As this article has shown, an FTA with China is problematic.

But this doesn’t mean that there aren’t opportunities for the post-Brexit China-UK trade relationship.

As the brief section on NTBs outlined, focus on tariff reduction is increasingly considered an outmoded way of doing things. While more modern comprehensive trade agreements do aim at tackling NTBs and promoting services, this might not be the best avenue to pursue with China.

According to Ashton-Bell, FTAs ‘are never very good at opening market access’ on services. This is especially the case with China, where the state plays a very protective and active part in organising the economy.
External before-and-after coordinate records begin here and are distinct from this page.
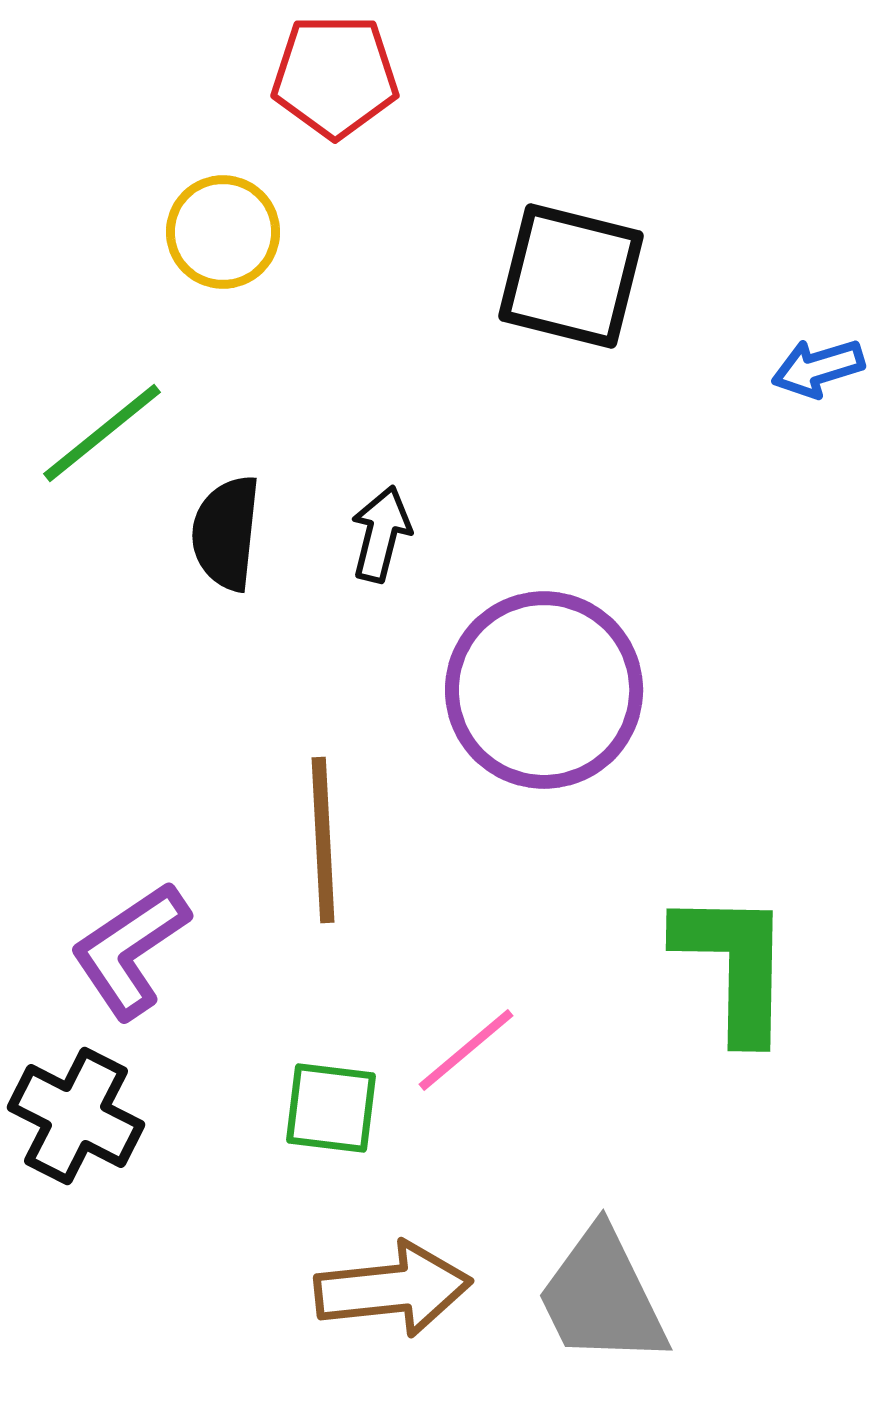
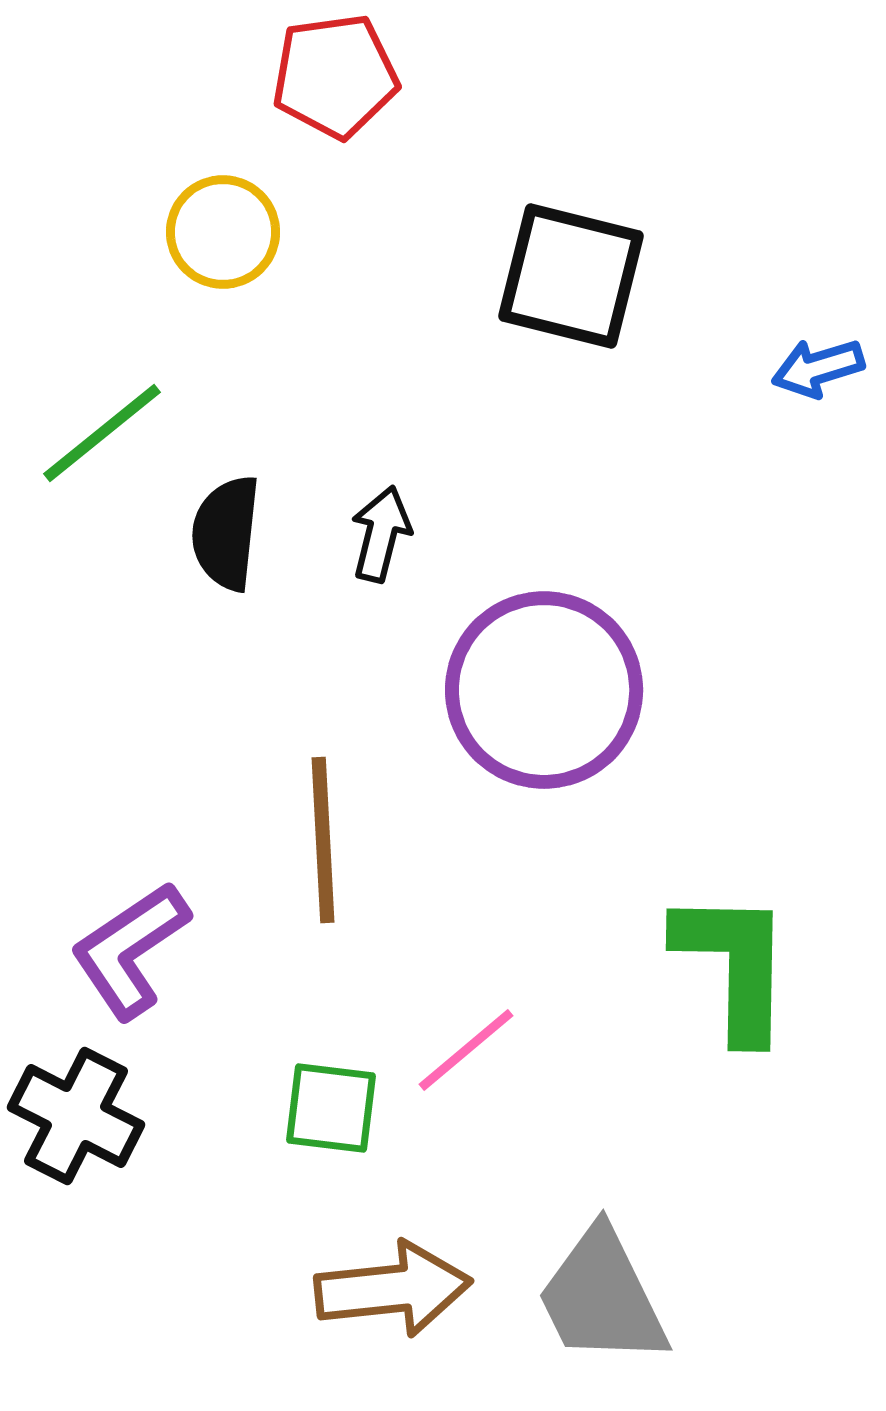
red pentagon: rotated 8 degrees counterclockwise
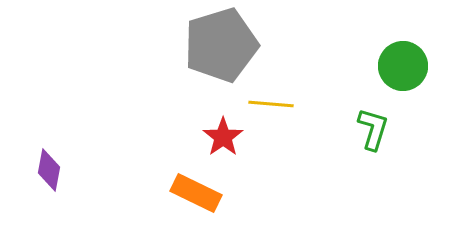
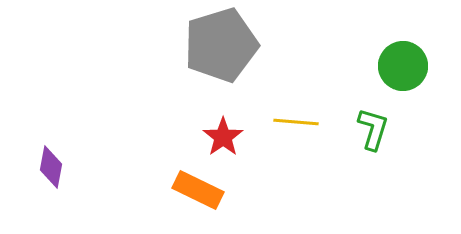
yellow line: moved 25 px right, 18 px down
purple diamond: moved 2 px right, 3 px up
orange rectangle: moved 2 px right, 3 px up
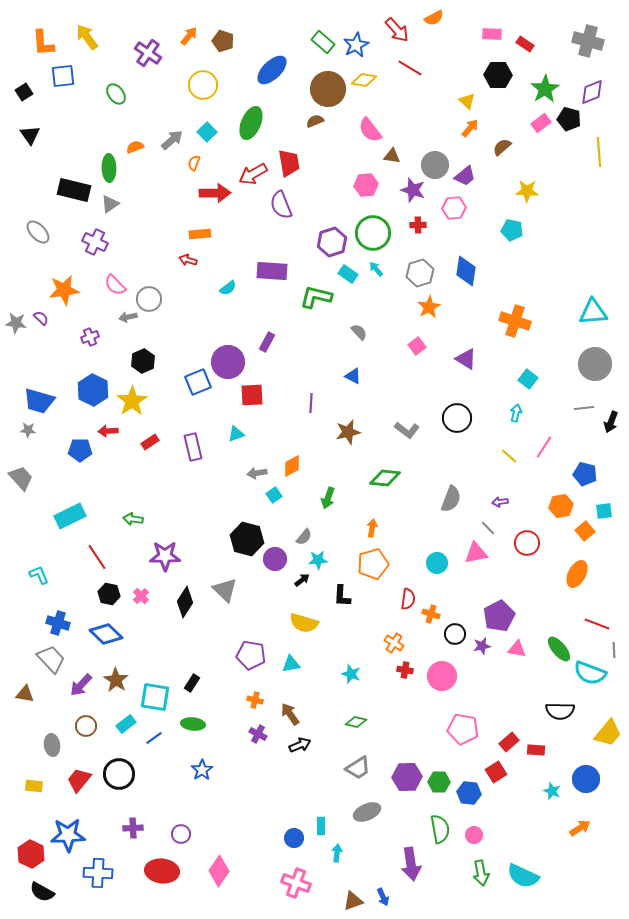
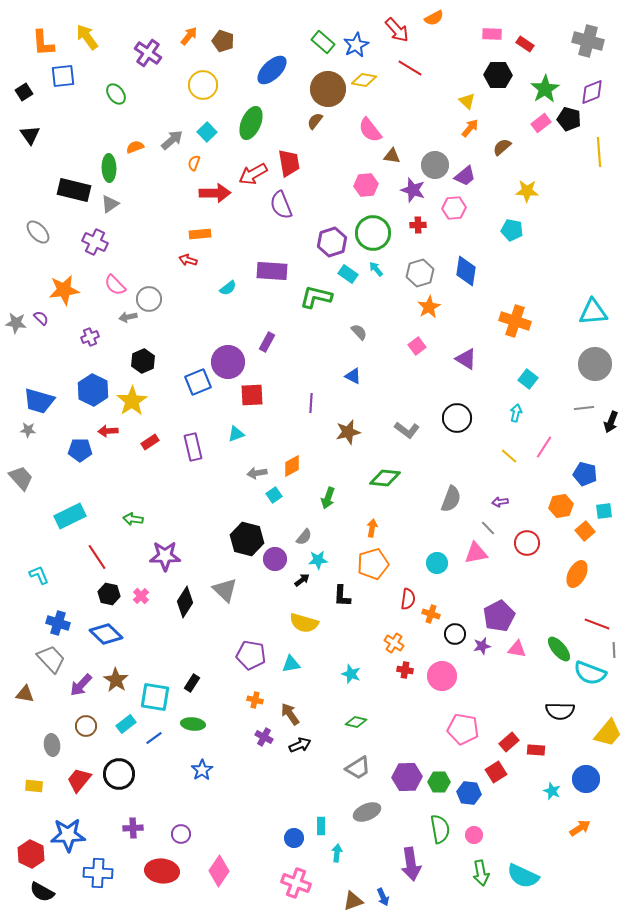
brown semicircle at (315, 121): rotated 30 degrees counterclockwise
purple cross at (258, 734): moved 6 px right, 3 px down
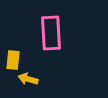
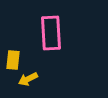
yellow arrow: rotated 42 degrees counterclockwise
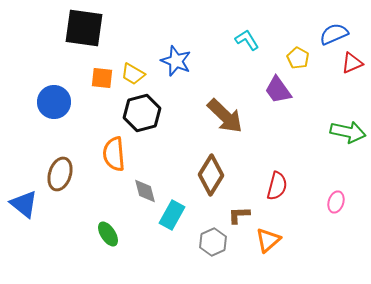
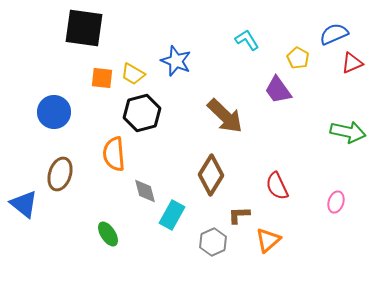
blue circle: moved 10 px down
red semicircle: rotated 140 degrees clockwise
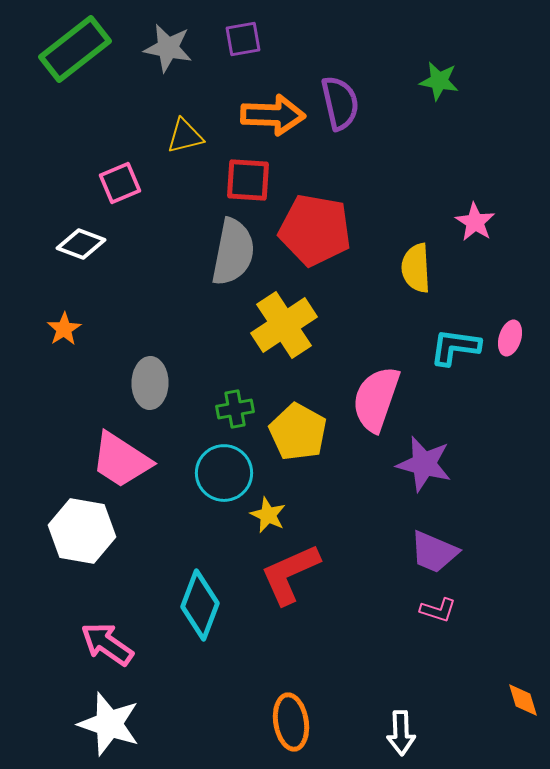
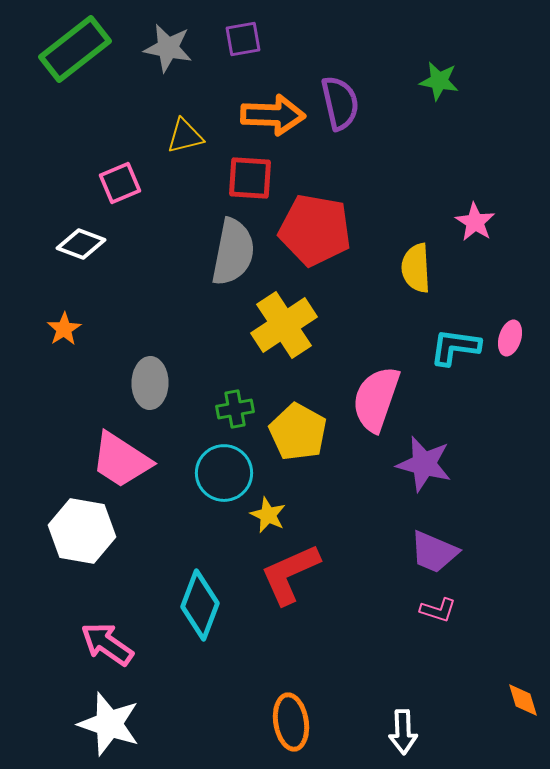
red square: moved 2 px right, 2 px up
white arrow: moved 2 px right, 1 px up
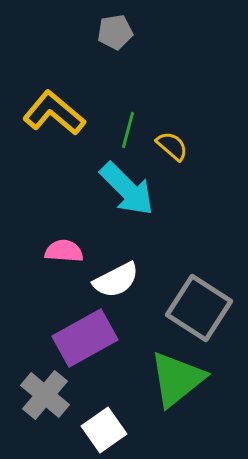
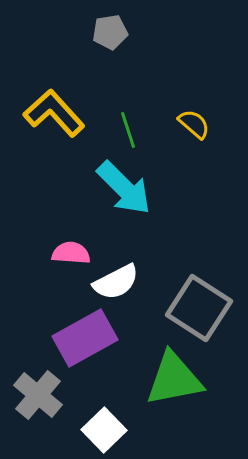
gray pentagon: moved 5 px left
yellow L-shape: rotated 8 degrees clockwise
green line: rotated 33 degrees counterclockwise
yellow semicircle: moved 22 px right, 22 px up
cyan arrow: moved 3 px left, 1 px up
pink semicircle: moved 7 px right, 2 px down
white semicircle: moved 2 px down
green triangle: moved 3 px left; rotated 28 degrees clockwise
gray cross: moved 7 px left
white square: rotated 9 degrees counterclockwise
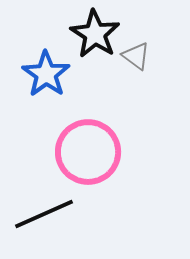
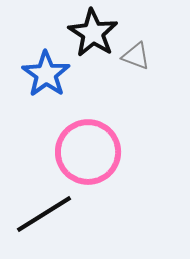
black star: moved 2 px left, 1 px up
gray triangle: rotated 16 degrees counterclockwise
black line: rotated 8 degrees counterclockwise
The Vice Chair for Trade & Industry of the All Party Parliamentary China Group, the MP Geoffery Robinson, told me that ‘China looms’ as a ‘significant opportunity’ for Britain. Declining to speak for the possibility of a UK-China FTA, he said instead that there were ample trade opportunities under ‘present arrangements’.

Ashton-Bell developed this point: ‘those who say that trade prospects with China transcend an FTA are absolutely right… An FTA is by no means the best way of building trust with a non-capitalist economy which has only recently taken significant forays into opening its internal market’.

An FTA is not necessarily the first priority for British business. Instead, according to Ashton-Bell, the ‘UK government and UK business need to be more coordinated and more proactive when investing time and money in the Chinese market’.

The biggest change in trade relations will not be brought about by an FTA but by domestic changes in the Chinese market.

In terms of what Britain can actively do to improve relations, it seems that the key is a focus on government-to-government trust building and business-to-business partnerships.

In other words, time and energy aren’t best spent pursuing an FTA.